### EXERCISE DESCRIPTION
Print exactly the lines below between the line holding "队的王者之师。不吹不黑，当时希望有这样的成绩，迷魂" and the line holding "整体水平提高了。但要说操作细腻，迷魂还是当之无愧。", inclusive, and nothing more.

[Dataset entries]

>>>>>

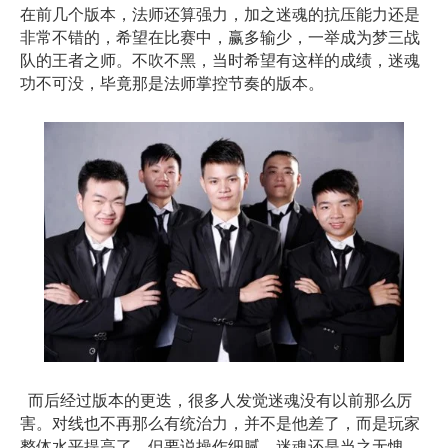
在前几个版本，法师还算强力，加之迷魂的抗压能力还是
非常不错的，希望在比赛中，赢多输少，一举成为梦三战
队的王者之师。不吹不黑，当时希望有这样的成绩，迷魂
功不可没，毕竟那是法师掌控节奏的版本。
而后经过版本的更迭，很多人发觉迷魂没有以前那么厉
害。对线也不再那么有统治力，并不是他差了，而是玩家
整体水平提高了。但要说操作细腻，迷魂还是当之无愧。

<<<<<
>>>>>

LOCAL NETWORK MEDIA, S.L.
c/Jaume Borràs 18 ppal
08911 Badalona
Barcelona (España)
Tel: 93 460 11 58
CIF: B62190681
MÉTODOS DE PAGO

<<<<<

### WRITTEN ANSWER
队的王者之师。不吹不黑，当时希望有这样的成绩，迷魂
功不可没，毕竟那是法师掌控节奏的版本。
而后经过版本的更迭，很多人发觉迷魂没有以前那么厉
害。对线也不再那么有统治力，并不是他差了，而是玩家
整体水平提高了。但要说操作细腻，迷魂还是当之无愧。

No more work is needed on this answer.